- Born: 25 March 1891 Bristol
- Died: 2 August 1976 (aged 85) Winchester
- Occupation: Metallurgist
- Employer: National Physical Laboratory

= Marie Laura Violet Gayler =

Marie Laura Violet Gayler (25 March 1891 – 2 August 1976) was an English Metallurgist whose most notable contributions to her field were in the areas of Aluminium alloys and dental amalgams. She spent most of her career at the National Physical Laboratory, where she, along with Isabel Hadfield, were the first women to be appointed as staff in the department of metallurgy.

== Early life ==
Marie Laura Violet Gayler was born in Bristol on 25 March 1891, the youngest of five daughters. Her parents were William Gayler, Director of Stamps and Excise at Somerset House and Ellen Amelia Chrismas, an artist, recipient of the Queen's Gold Medal from the Slade School in 1880 and whose work was exhibited at the Royal Academy.

== Education ==
Marie Gayler was educated at St Mary's School, Gerrards Cross and went on to study Chemistry and Mathematics at Bedford College, London (part of the University of London), graduating with a BSc in 1912.

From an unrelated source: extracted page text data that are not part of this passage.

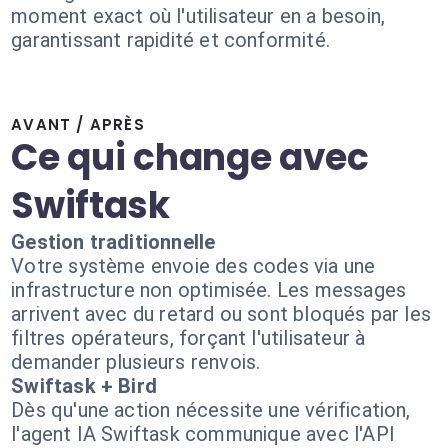
moment exact où l'utilisateur en a besoin,
garantissant rapidité et conformité.
AVANT / APRÈS
Ce qui change avec
Swiftask
Gestion traditionnelle
Votre système envoie des codes via une
infrastructure non optimisée. Les messages
arrivent avec du retard ou sont bloqués par les
filtres opérateurs, forçant l'utilisateur à
demander plusieurs renvois.
Swiftask + Bird
Dès qu'une action nécessite une vérification,
l'agent IA Swiftask communique avec l'API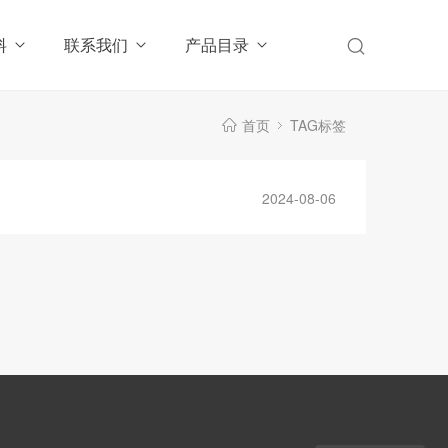
料
联系我们
产品目录
首页
TAG标签
2024-08-06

She went on to gain an MSc in 1922 and, in 1924, became the first woman to attain a DSc in Chemistry from the University of London.

== Career ==
After completing her BSc, she took a post teaching Botany at Colston's School, Bristol, before joining the Metallurgical Department of the National Physical Laboratory (United Kingdom) (NPL) in 1915 where she was one of the first two women to be appointed to Walter Rosenhain's scientific staff. Through her work at NPL, Gayler was elected member of the Institute of Metals in 1917 and member of the Iron and Steel Institute in 1918.

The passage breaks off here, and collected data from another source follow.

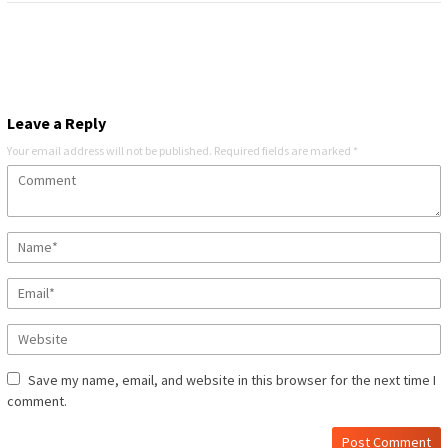
Leave a Reply
Your email address will not be published.
Required fields are marked
*
Save my name, email, and website in this browser for the next time I
comment.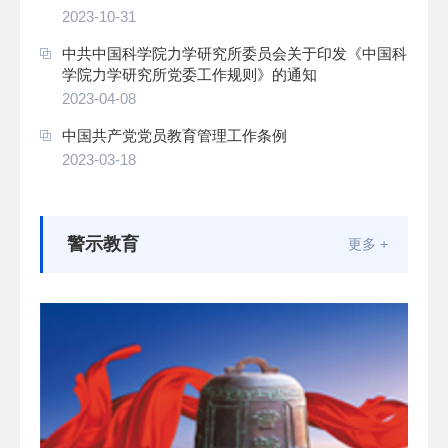
2023-10-31
中共中国科学院力学研究所委员会关于印发《中国科
学院力学研究所党委工作规则》的通知
2023-04-08
中国共产党党员教育管理工作条例
2023-03-18
警示教育
更多 +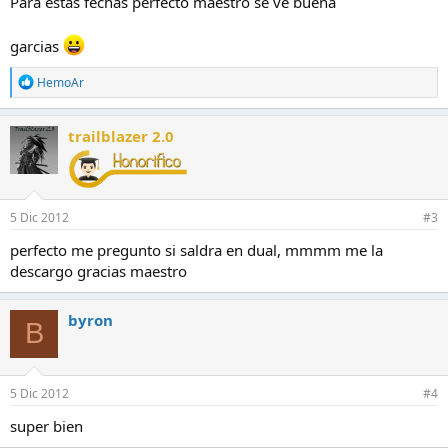
Para estas fechas perfecto maestro se ve buena
garcias
R
HemoAr
e
a
c
trailblazer 2.0
c
i
o
n
e
5 Dic 2012
#3
s
:
perfecto me pregunto si saldra en dual, mmmm me la
descargo gracias maestro
byron
B
5 Dic 2012
#4
super bien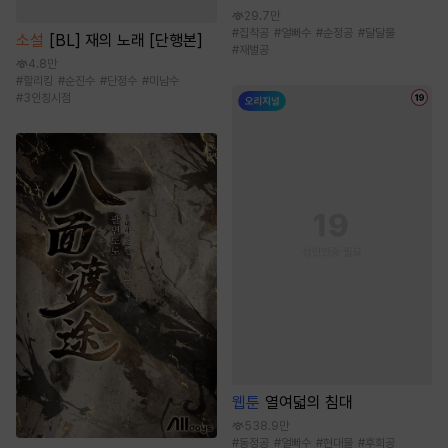
29.7만
#
집착공
#
얼빠수
#
순정공
#
달달물
소설
[BL] 재의 노래 [단행본]
#
재벌공
4.8만
#
할리킹
#
순진수
#
단정수
#
미남수
#
3인칭시점
웹툰
열여덟의 침대
538.9만
#
동정공
#
얼빠수
#
현대물
#
후회공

In 1934 Gayler married her NPL colleague Dr. John Leslie Haughton, although she continued to use her maiden name for professional purposes. Although the marriage bar remained in force in the UK civil-service until 1946, Gayler's boss applied for special dispensation and she became one of only five women within the civil service allowed to continue working once married. This was sufficiently significant to be reported in the press at the time.

== Research ==
Gayler's work at NPL alongside Hanson and Haughton established an understanding of the mechanisms of age hardening in the duralumin family of aluminium alloys. This work lay the foundations for the development of Y-alloy, an aluminium alloy containing nickel as well as the copper, magnesium and silicon found in typical duralumin alloys. The addition of nickel improved upon the strength and hardness of age-hardened duralumin at temperatures of 150-200degC, making it ideal for use as a piston material in combustion engines. A Y-alloy was also used as the skin of Concorde to enable it to withstand the temperatures caused by the movement of air over the aircraft when travelling at supersonic speeds.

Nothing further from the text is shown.